%%
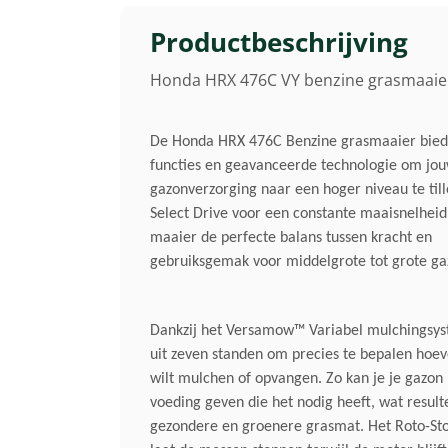
Productbeschrijving
Honda HRX 476C VY benzine grasmaaie
De Honda HRX 476C Benzine grasmaaier biedt
functies en geavanceerde technologie om jo
gazonverzorging naar een hoger niveau te til
Select Drive voor een constante maaisnelheid,
maaier de perfecte balans tussen kracht en
gebruiksgemak voor middelgrote tot grote ga
Dankzij het Versamow™ Variabel mulchingsys
uit zeven standen om precies te bepalen hoev
wilt mulchen of opvangen. Zo kan je je gazon 
voeding geven die het nodig heeft, wat result
gezondere en groenere grasmat. Het Roto-St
%%
All lines from the one holding "uit zeven standen om precies te bepalen hoev" through the end of the entries need to be given again exactly. Leave out the others.

- **Reply to the task**
uit zeven standen om precies te bepalen hoev
wilt mulchen of opvangen. Zo kan je je gazon 
voeding geven die het nodig heeft, wat result
gezondere en groenere grasmat. Het Roto-St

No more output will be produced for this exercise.